Deze bevindingen suggereren dat het aangaan van hechte, vertrouwensvolle vriendschapsbanden niet uniek is voor de mens, maar evolutionaire wortels heeft die teruggaan tot onze vroegste zoogdiervoorouders. Vertrouwen in hechte relaties is dus evolutionair bepaald en heeft belangrijke voordelen.
Onbewust vertrouwen
Biologische processen in de hersenen en de directe waarde van vriendschapsrelaties laten goed zien dat vertrouwen niet exclusief is voor dieren. Wellicht kun je zelfs spreken van natuurwetten. Als iets een natuurwet is, dan is het universeel en altijd geldig. Natuurwetten verklaren waarom iets gebeurt, ze leggen de onderliggende oorzaak-gevolgrelatie bloot. Als je de voorwaarden kent, kun je beter voorspellen wat er gaat gebeuren. Vertrouwen vertaalt zich onder andere in het je prettig voelen of juist niet, in de omgang met anderen. Deze processen spelen zich onbewust af in je hersenen. Je hebt hier geen vat op. Het overkomt je.

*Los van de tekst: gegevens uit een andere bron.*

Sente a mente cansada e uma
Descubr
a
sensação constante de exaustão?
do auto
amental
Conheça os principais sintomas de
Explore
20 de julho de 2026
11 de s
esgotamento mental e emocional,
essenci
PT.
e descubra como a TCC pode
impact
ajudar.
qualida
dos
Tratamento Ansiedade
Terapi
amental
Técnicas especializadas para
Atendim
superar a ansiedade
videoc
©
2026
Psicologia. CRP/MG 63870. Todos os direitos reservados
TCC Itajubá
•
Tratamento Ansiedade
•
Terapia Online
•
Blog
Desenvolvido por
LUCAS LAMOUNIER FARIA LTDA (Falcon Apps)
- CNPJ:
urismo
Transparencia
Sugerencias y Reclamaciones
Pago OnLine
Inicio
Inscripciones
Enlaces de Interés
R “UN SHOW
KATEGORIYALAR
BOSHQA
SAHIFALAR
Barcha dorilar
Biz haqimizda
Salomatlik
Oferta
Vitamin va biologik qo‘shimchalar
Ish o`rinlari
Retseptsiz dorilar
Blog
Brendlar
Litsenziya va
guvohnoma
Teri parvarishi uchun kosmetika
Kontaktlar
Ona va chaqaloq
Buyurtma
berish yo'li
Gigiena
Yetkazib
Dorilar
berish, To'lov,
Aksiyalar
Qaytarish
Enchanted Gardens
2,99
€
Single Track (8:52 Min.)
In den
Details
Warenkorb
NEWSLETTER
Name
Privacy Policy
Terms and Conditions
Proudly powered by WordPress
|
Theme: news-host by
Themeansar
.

Als iemand zich heel prettig voelt in de nabijheid van iemand anders – dus als er sprake is van gevoelens van verbondenheid, geborgenheid of liefde – is er in de hersenen een toename van het hormoon oxytocine te zien. Mensen met hoge concentraties oxytocine vertrouwen anderen sneller, meer en langer dan mensen met lage concentraties. Oxytocine wordt daarom ook wel het ‘knuffelhormoon’ genoemd.
Natuurlijk evenwicht
De amygdala in ons brein speelt een belangrijke rol bij primaire emoties en instinctreacties, zoals vechten of vluchten. Testosteron is een hormoon dat soortgelijk is aan oxytocine en ook door de amygdala wordt beïnvloed, alleen net andersom: het verlaagt het gehalte oxytocine. Hierdoor worden overmatige empathische gevoelens verminderd. Dit is een belangrijk natuurlijk evenwicht, want studies hebben ook laten zien dat mensen met een hoog gehalte oxytocine te goed van vertrouwen kunnen zijn en te grote risico’s nemen.

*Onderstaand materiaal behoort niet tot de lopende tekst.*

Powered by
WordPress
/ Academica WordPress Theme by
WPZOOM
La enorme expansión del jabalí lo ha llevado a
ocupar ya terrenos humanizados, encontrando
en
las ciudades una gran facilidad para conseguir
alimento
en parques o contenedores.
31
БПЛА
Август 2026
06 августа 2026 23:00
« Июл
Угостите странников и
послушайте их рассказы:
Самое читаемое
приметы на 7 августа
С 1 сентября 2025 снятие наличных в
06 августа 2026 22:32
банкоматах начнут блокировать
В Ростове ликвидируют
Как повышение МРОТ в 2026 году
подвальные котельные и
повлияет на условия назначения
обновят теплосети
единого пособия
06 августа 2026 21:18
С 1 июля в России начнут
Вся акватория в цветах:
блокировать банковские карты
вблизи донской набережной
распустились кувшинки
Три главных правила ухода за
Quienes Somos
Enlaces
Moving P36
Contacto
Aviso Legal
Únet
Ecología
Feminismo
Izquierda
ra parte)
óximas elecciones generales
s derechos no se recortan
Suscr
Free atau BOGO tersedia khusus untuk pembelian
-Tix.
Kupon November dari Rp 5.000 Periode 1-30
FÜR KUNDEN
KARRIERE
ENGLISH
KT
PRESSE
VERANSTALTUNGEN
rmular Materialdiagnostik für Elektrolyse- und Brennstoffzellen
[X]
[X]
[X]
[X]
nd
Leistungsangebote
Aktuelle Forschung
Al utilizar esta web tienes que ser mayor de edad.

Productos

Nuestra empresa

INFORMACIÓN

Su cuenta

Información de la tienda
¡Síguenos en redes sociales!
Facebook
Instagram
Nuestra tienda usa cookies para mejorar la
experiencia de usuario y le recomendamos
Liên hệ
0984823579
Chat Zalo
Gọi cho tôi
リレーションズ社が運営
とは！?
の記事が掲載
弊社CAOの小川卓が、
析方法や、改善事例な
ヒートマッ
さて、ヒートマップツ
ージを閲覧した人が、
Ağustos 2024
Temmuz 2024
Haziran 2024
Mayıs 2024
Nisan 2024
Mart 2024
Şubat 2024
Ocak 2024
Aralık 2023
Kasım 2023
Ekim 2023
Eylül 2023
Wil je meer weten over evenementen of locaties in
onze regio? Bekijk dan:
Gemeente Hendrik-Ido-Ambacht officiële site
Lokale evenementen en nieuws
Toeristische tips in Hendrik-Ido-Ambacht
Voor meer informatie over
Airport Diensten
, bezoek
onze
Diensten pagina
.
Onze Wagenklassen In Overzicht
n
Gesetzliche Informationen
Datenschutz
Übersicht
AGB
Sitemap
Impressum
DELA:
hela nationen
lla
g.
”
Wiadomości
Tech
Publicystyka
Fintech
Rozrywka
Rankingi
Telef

Negatieve relaties en wantrouwen hebben ook een duidelijk effect op onze hersenchemie en neurotransmitters. Bij negatieve sociale ervaringen maakt ons brein meer van het stresshormoon cortisol aan. Langdurige verhoogde cortisolwaardes kunnen schadelijke effecten hebben op onder andere de hippocampus, het deel van de hersenen dat betrokken is bij het geheugen. Daarnaast remt wantrouwen de productie van dopamine, het gelukshormoon dat zorgt voor een gevoel van plezier en motivatie.

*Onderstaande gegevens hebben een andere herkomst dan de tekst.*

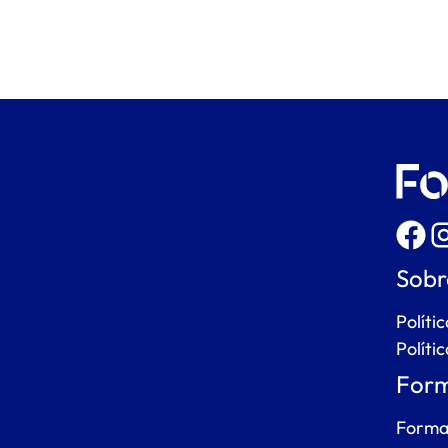
Sobr
Políti
Políti
Form
Forma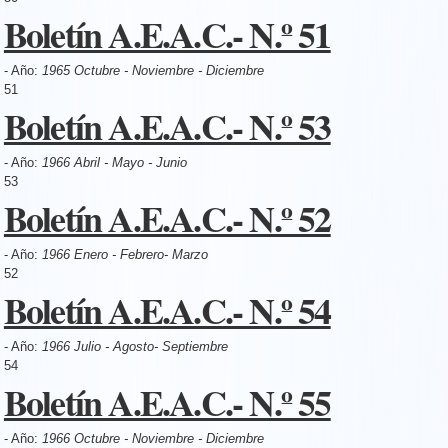
Boletín A.E.A.C.- N.º 51
- Año:
1965 Octubre - Noviembre - Diciembre
51
Boletín A.E.A.C.- N.º 53
- Año:
1966 Abril - Mayo - Junio
53
Boletín A.E.A.C.- N.º 52
- Año:
1966 Enero - Febrero- Marzo
52
Boletín A.E.A.C.- N.º 54
- Año:
1966 Julio - Agosto- Septiembre
54
Boletín A.E.A.C.- N.º 55
- Año:
1966 Octubre - Noviembre - Diciembre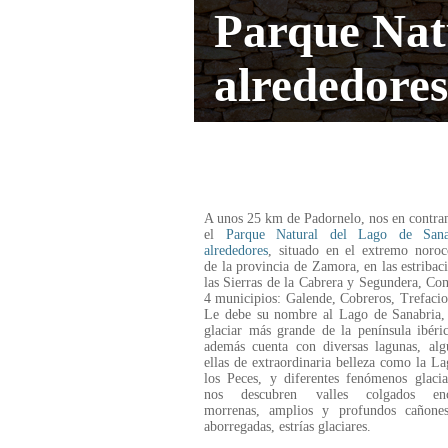
Parque Nat
alrededore
A unos 25 km de Padornelo, nos en contr
el
Parque Natural del Lago de Sana
alrededores
, situado en el extremo noroc
de la provincia de Zamora, en las estribac
las Sierras de la Cabrera y Segundera, C
4 municipios: Galende, Cobreros, Trefacio
Le debe su nombre al Lago de Sanabria, 
glaciar más grande de la península ibéri
además cuenta con diversas lagunas, alg
ellas de extraordinaria belleza como la L
los Peces, y diferentes fenómenos glaci
nos descubren valles colgados enca
morrenas, amplios y profundos cañones
aborregadas, estrías glaciares.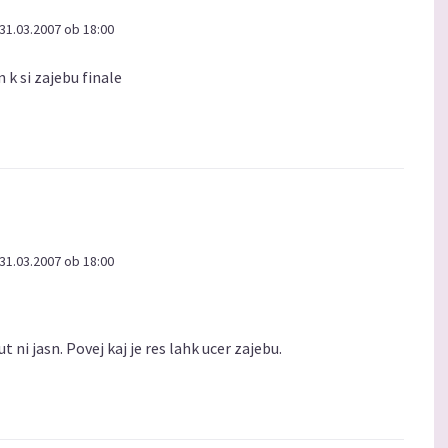
31.03.2007 ob 18:00
 k si zajebu finale
31.03.2007 ob 18:00
ut ni jasn. Povej kaj je res lahk ucer zajebu.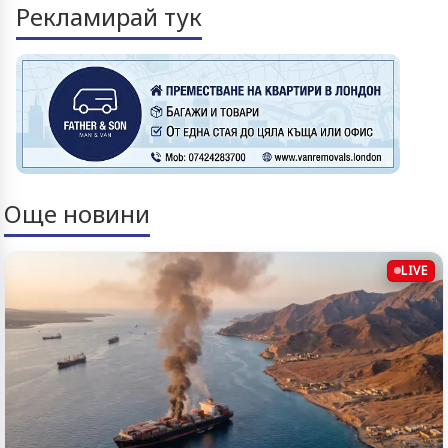
Рекламирай тук
Още новини
LIVE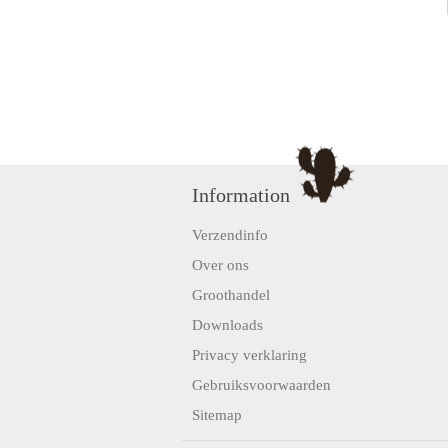
Information
Verzendinfo
Over ons
Groothandel
Downloads
Privacy verklaring
Gebruiksvoorwaarden
Sitemap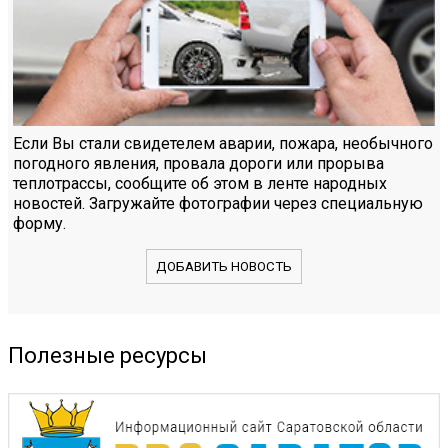
Если Вы стали свидетелем аварии, пожара, необычного
погодного явления, провала дороги или прорыва
теплотрассы, сообщите об этом в ленте народных
новостей. Загружайте фотографии через специальную
форму.
ДОБАВИТЬ НОВОСТЬ
Полезные ресурсы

Ook de aanmaak van oxytocine wordt afgeremd bij negatieve relaties. Verder kunnen lagere serotonineniveaus ons vatbaarder maken voor depressies. Tot slot activeert meer noradrenaline ons stresssysteem, wat angst en prikkelbaarheid in de hand werkt. Kortom, wantrouwen en negatieve relaties houden ons brein in een constante staat van stress, wat uiteindelijk onze fysieke en mentale gezondheid kan aantasten.
Samengevat
Vertrouwen in sociale relaties is niet uniek menselijk, maar heeft biologische en evolutionaire wortels. Diverse diersoorten laten patronen van vertrouwen zien en ontwikkelen hechte vriendschapsbanden. Dit heeft een belangrijke invloed op de kwaliteit van leven.
- Hormonen als oxytocine, testosteron, cortisol, dopamine en serotonine spelen een cruciale rol bij menselijk vertrouwen en wantrouwen.
- Oxytocine bevordert, testosteron remt vertrouwen af. Cortisol door stress vermindert vertrouwen.
- Dopamine daalt bij wantrouwen, serotonine bij negatieve relaties. Dit kan gezondheidsschade veroorzaken.
- Biologische en evolutionaire patronen en processen laten zien dat vertrouwen natuurwetmatigheden kent. Natuurwetten zijn altijd en overal geldig. Als je de voorwaarden kent, kun je beter voorspellen wat er gaat gebeuren.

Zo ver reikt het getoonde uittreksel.